What is needed: The answer must consist of every line below that contains the word "wieder".

Records for this task:
§ §

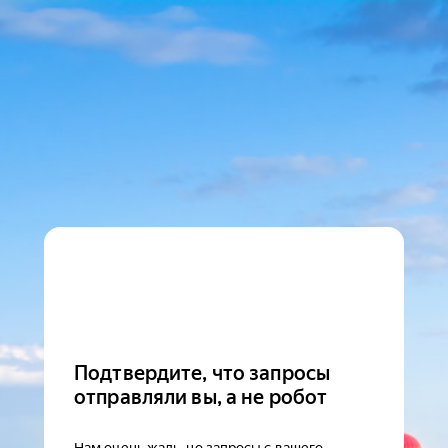
Подтвердите, что запросы
отправляли вы, а не робот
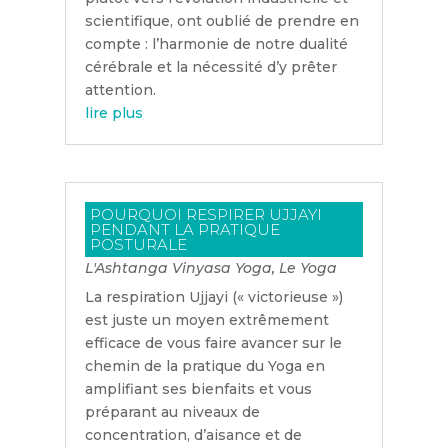
scientifique, ont oublié de prendre en
compte : l’harmonie de notre dualité
cérébrale et la nécessité d’y prêter
attention.
lire plus
POURQUOI RESPIRER UJJAYI
PENDANT LA PRATIQUE
POSTURALE
L'Ashtanga Vinyasa Yoga
,
Le Yoga
La respiration Ujjayi (« victorieuse »)
est juste un moyen extrêmement
efficace de vous faire avancer sur le
chemin de la pratique du Yoga en
amplifiant ses bienfaits et vous
préparant au niveaux de
concentration, d’aisance et de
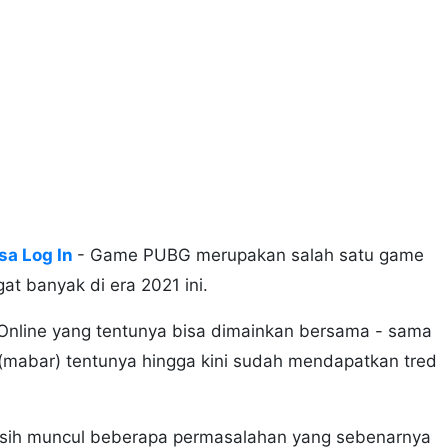
sa Log In
- Game PUBG merupakan salah satu game
t banyak di era 2021 ini.
nline yang tentunya bisa dimainkan bersama - sama
 (mabar) tentunya hingga kini sudah mendapatkan tred
ih muncul beberapa permasalahan yang sebenarnya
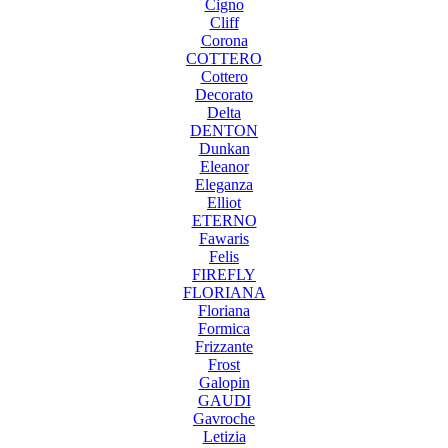
Cigno
Cliff
Corona
COTTERO
Cottero
Decorato
Delta
DENTON
Dunkan
Eleanor
Eleganza
Elliot
ETERNO
Fawaris
Felis
FIREFLY
FLORIANA
Floriana
Formica
Frizzante
Frost
Galopin
GAUDI
Gavroche
Letizia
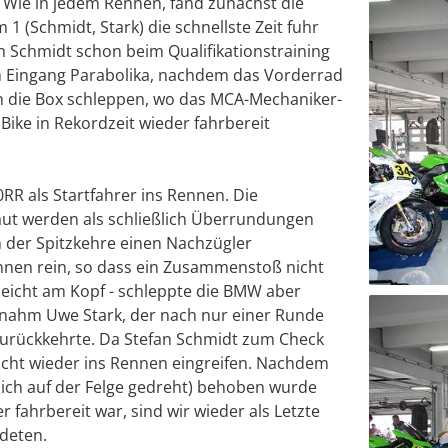
 Wie in jedem Rennen, fand zunächst die
1 (Schmidt, Stark) die schnellste Zeit fuhr
n Schmidt schon beim Qualifikationstraining
m Eingang Parabolika, nachdem das Vorderrad
an die Box schleppen, wo das MCA-Mechaniker-
Bike in Rekordzeit wieder fahrbereit
R als Startfahrer ins Rennen. Die
ut werden als schließlich Überrundungen
n der Spitzkehre einen Nachzügler
innen rein, so dass ein Zusammenstoß nicht
leicht am Kopf - schleppte die BMW aber
rnahm Uwe Stark, der nach nur einer Runde
zurückkehrte. Da Stefan Schmidt zum Check
icht wieder ins Rennen eingreifen. Nachdem
 sich auf der Felge gedreht) behoben wurde
fahrbereit war, sind wir wieder als Letzte
deten.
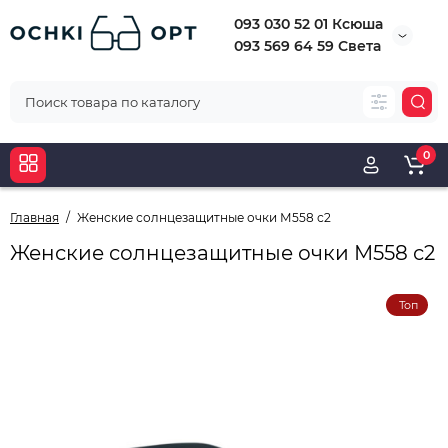
093 030 52 01 Ксюша
093 569 64 59 Света
0
Главная
Женские солнцезащитные очки М558 с2
Женские солнцезащитные очки М558 с2
Топ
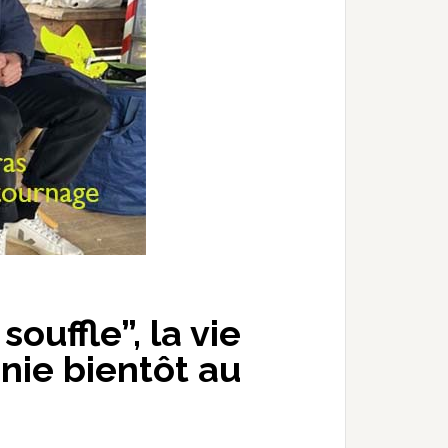
ouffle”, la vie
onie bientôt au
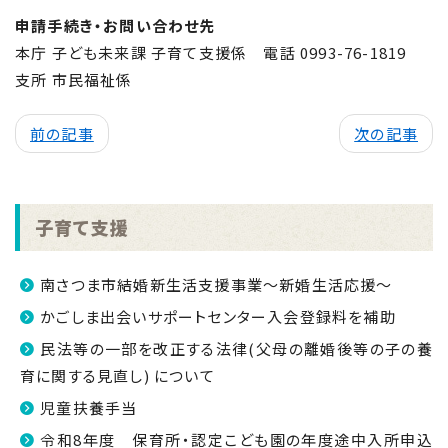
申請手続き・お問い合わせ先
本庁 子ども未来課 子育て支援係 電話 0993-76-1819
支所 市民福祉係
前の記事
次の記事
子育て支援
南さつま市結婚新生活支援事業～新婚生活応援～
かごしま出会いサポートセンター入会登録料を補助
民法等の一部を改正する法律(父母の離婚後等の子の養
育に関する見直し) について
児童扶養手当
令和8年度 保育所・認定こども園の年度途中入所申込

§ §

Result:
Bike in Rekordzeit wieder fahrbereit
icht wieder ins Rennen eingreifen. Nachdem
fahrbereit war, sind wir wieder als Letzte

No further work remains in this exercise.